Día veintisiete de diciembre.

El oleaje me escupía hacia la orilla. Lo último que recordaba era a los compañeros saltando al océano desde cuarenta metros. Las llamas fundían el hierro y el buque se hundía. Una vez me encontraba en las frías aguas, antes de entumecerse mis extremidades, pude subirme a un bote hinchable. La lluvia era intensa y la mar arbolada. Aquí me encontraba, sentado en un trozo de madera, con la cabeza para abajo y la mirada perdida en el infinito. El pensar me hizo coger algunos palos y los coloqué pidiendo auxilio con grandes letras sobre la arena.

Día veintiocho de diciembre.

Estaba en una pequeña isla del Ártico. Anduve más cuarenta mil pasos hacia una misma dirección, quizá fuese su diámetro. Había una pequeña montaña, no sabría calcular su altura, tal vez unos quince metros. Al bajar, sin ver un escondido hueco rocoso introducía el pie. El dolor que sentía, me causaba fuertes arcadas que acababan con vómitos. El líquido viscoso caía por mi comisura, tenía claro que me había partido en varios trozos el tobillo izquierdo, una de las fracturas era abierta, perdía mucha sangre y el sudor frío de mi frente hacía que perdiera la conciencia.
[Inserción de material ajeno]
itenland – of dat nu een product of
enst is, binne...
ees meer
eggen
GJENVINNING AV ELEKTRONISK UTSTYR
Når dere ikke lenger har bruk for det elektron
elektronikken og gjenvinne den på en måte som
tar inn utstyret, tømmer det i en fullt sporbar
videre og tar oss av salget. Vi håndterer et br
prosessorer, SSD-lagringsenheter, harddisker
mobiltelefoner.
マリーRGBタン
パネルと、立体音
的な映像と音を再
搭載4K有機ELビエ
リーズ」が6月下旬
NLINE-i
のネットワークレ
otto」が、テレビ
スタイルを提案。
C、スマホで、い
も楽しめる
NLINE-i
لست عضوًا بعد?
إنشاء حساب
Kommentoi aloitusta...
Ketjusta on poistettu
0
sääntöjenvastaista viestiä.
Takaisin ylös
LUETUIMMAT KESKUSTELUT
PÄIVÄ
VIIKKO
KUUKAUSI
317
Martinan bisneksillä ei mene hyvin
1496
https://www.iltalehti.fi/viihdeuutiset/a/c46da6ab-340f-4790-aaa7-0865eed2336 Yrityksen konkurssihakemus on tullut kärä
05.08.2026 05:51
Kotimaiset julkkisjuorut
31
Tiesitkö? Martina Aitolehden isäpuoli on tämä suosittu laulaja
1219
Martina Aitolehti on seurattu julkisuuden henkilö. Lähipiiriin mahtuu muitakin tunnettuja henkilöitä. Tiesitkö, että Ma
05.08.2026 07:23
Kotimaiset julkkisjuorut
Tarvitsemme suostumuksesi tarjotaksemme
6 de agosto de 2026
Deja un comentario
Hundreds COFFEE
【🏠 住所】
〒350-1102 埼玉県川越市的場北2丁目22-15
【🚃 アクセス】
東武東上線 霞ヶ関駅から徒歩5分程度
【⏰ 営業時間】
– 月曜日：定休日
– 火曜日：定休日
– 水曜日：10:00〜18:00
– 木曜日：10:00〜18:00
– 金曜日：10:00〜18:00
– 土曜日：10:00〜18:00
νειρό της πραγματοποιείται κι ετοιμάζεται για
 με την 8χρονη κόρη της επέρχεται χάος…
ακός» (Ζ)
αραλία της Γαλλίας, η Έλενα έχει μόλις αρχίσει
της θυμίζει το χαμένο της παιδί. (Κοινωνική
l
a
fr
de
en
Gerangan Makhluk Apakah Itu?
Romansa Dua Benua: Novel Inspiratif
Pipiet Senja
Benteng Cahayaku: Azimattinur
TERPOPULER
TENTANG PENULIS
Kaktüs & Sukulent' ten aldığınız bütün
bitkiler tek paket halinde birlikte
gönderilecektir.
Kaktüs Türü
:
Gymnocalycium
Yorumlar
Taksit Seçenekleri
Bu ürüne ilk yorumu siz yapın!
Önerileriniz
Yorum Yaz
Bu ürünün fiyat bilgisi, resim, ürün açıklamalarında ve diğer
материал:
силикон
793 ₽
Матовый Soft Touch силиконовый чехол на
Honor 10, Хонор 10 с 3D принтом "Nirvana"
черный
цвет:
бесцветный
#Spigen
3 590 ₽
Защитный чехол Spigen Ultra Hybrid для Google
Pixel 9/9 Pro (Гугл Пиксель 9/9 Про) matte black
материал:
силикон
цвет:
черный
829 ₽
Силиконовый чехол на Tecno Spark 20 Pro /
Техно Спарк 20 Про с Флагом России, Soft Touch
Día veintinueve de diciembre.

Pude llegar al pequeño refugio arrastrándome, tenía mucha hambre. La hinchazón y la pérdida de colores en la pierna me preocupaban, esperaría a mañana. La operación podría realizarla, tenía una caja de plástico de primeros auxilios, en ella había: gasas, antisépticos, pastillas… Tenía también cerillas y algunas herramientas: un machete, un serrucho, un martillo, y puntillas de buen tamaño… Todo esto pude rescatarlo y echarlo al bote. Seguía teniendo mucha hambre…

Día treinta de diciembre.

Había decidido amputar el pie. Hacía días que no comía nada, ni una pequeña alga seca. Como no comiera algo me desvanecería por el shock traumático de la amputación del pie y el hambre. Podría morir desangrado y aún tenía ganas de seguir viviendo. Observaba el tobillo necrosado, ingería unas pastillas analgésicas sin una gota de agua. De seguida apretaba con fuerza con mi mandíbula un grueso trapo y solo escuchaba el sonido del serrucho en mis huesos. Las lágrimas del llanto me caían por mi rostro sin control, la mordedura al trapo hacía incluso partirse algunos de mis dientes. Después de lograr un torniquete con una camisa destrozada, perdía el conocimiento.

Día treinta y uno de diciembre.

«Me presentaré, mi nombre es Esteban Ramírez. Comandante del buque Tierra. Escribo en mi diario. Tras la última bomba recibida, me encuentro moribundo, tumbado en la arena en una pequeña isla del Ártico. Creo que han pasado cinco días del ataque, me guío por mi reloj. Pero estoy muy despistado. Seres extraños van saliendo del agua, los diviso a lo lejos. Tienen andares extraños, similar al de los cangrejos, sus tamaños son desmedidos, saltan en zigzag impulsados por sus tentáculos… Están cada vez más cerca de mí. El muñón de la pierna lo devoran los gusanos… ¡Por favor no quiero morir…!».